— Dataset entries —

Segment Open

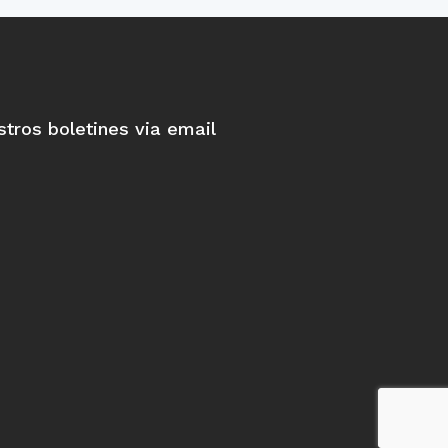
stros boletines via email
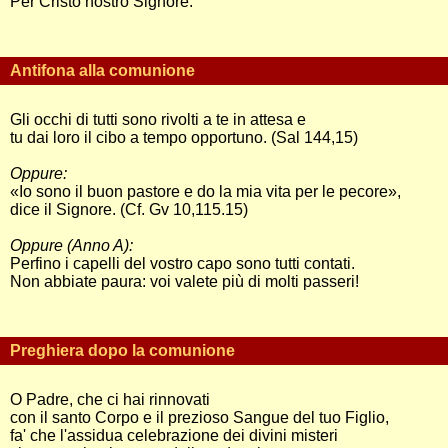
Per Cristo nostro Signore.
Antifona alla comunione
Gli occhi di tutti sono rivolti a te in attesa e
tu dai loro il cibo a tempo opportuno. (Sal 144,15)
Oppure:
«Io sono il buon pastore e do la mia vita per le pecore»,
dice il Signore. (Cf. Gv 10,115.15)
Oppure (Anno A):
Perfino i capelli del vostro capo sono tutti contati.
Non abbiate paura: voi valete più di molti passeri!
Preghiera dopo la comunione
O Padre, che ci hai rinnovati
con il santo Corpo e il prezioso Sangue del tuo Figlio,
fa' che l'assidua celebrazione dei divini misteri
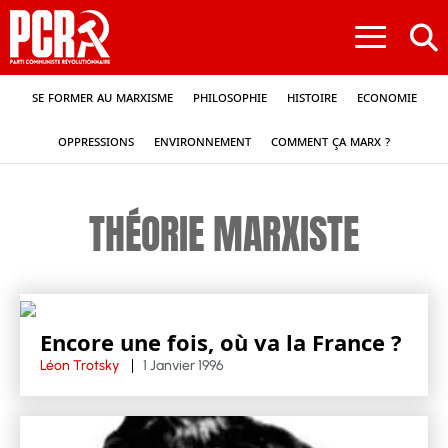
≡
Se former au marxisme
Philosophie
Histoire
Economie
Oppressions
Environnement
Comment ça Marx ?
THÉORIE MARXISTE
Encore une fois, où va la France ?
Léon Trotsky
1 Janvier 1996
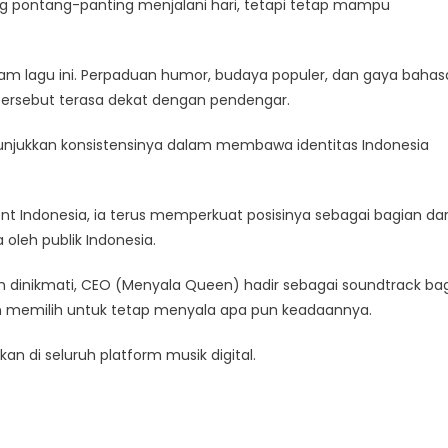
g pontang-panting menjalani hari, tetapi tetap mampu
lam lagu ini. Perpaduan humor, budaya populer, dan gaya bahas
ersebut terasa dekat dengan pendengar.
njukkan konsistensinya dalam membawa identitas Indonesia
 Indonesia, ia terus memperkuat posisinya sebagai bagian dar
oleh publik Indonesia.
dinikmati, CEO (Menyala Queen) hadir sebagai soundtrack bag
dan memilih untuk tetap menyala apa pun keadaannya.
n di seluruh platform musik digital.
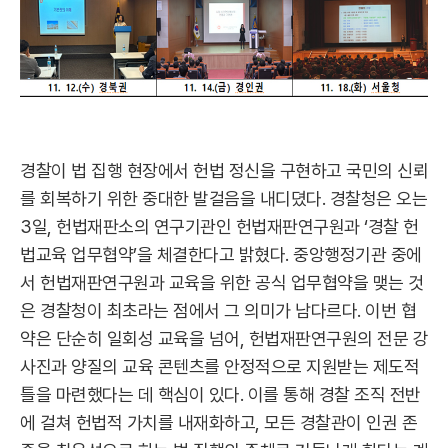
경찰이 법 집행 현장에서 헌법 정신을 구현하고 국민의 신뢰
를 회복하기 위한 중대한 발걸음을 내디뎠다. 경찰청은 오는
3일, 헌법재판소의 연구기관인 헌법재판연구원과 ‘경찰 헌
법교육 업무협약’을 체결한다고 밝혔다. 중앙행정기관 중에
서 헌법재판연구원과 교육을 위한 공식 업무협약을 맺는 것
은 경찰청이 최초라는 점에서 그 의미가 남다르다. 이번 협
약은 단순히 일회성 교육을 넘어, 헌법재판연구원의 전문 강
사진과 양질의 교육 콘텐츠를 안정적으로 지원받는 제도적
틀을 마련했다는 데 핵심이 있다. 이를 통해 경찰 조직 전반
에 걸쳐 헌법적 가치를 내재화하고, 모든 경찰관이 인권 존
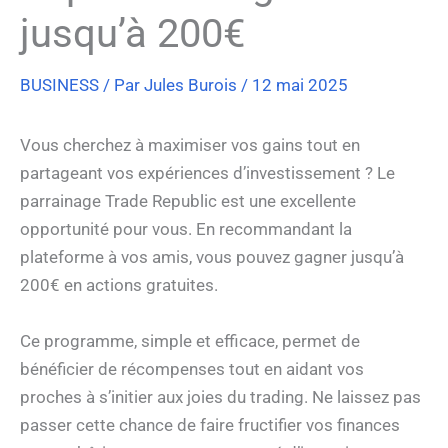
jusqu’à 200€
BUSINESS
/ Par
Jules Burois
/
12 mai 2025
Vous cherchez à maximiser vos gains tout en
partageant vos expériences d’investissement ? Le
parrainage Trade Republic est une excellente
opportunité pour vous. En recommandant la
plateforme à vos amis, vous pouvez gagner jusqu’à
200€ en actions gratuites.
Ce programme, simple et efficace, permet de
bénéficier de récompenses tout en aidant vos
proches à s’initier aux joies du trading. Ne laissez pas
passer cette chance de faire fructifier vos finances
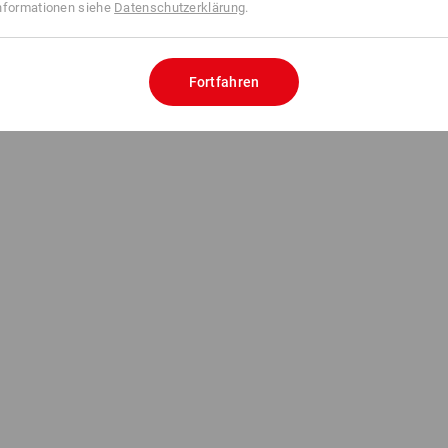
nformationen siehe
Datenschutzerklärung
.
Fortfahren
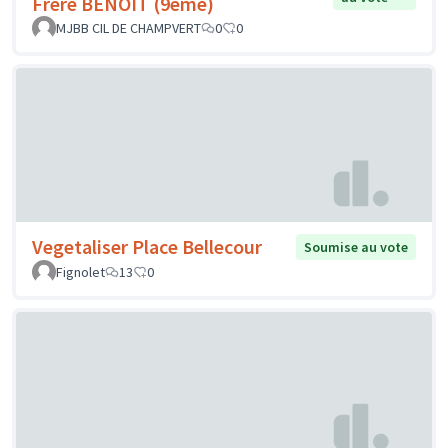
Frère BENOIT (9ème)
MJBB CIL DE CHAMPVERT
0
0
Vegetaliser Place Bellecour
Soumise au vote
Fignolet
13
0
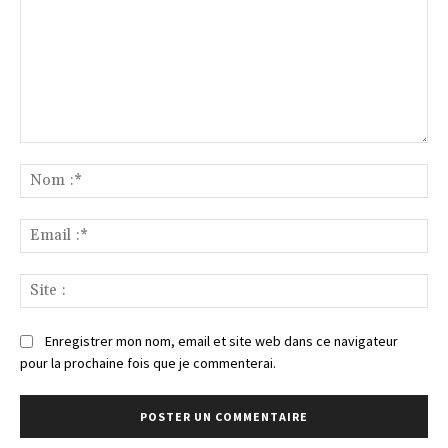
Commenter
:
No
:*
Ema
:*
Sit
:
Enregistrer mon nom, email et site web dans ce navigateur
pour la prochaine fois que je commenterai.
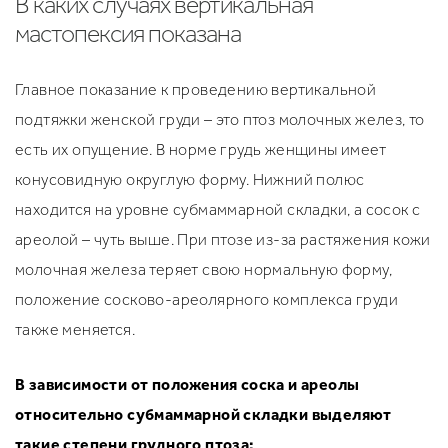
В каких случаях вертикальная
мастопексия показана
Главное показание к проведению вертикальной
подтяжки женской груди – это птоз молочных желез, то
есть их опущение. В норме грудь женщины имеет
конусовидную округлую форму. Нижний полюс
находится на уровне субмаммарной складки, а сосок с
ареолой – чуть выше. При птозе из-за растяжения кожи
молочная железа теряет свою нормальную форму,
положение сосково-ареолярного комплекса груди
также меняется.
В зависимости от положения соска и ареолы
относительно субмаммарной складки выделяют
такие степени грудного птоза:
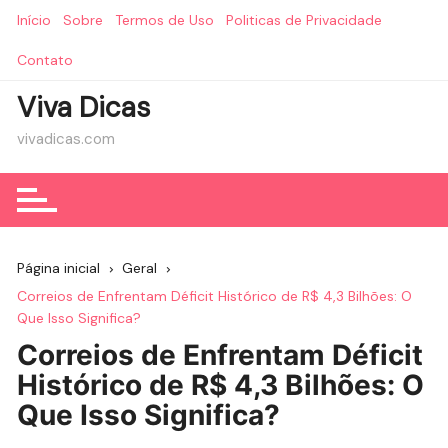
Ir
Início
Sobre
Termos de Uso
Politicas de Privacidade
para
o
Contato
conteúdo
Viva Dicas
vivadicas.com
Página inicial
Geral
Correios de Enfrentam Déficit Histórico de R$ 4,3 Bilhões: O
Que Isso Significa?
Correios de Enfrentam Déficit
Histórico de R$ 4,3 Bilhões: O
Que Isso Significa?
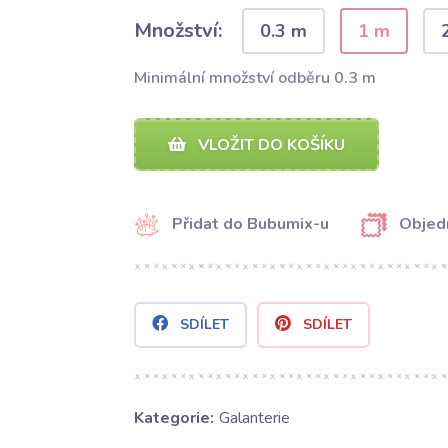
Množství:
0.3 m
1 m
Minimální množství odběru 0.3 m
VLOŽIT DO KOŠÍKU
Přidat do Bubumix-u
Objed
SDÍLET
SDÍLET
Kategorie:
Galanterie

Segment Closed

— What to work on —
The required output is a verbatim repetition of the lines from the opening of the entries above through the line containing "con il santo", inclusive, with no pictures and nothing else.

— Solved exercise —
stros boletines via email
Per Cristo nostro Signore.
Antifona alla comunione
Gli occhi di tutti sono rivolti a te in attesa e
tu dai loro il cibo a tempo opportuno. (Sal 144,15)
Oppure:
«Io sono il buon pastore e do la mia vita per le pecore»,
dice il Signore. (Cf. Gv 10,115.15)
Oppure (Anno A):
Perfino i capelli del vostro capo sono tutti contati.
Non abbiate paura: voi valete più di molti passeri!
Preghiera dopo la comunione
O Padre, che ci hai rinnovati
con il santo Corpo e il prezioso Sangue del tuo Figlio,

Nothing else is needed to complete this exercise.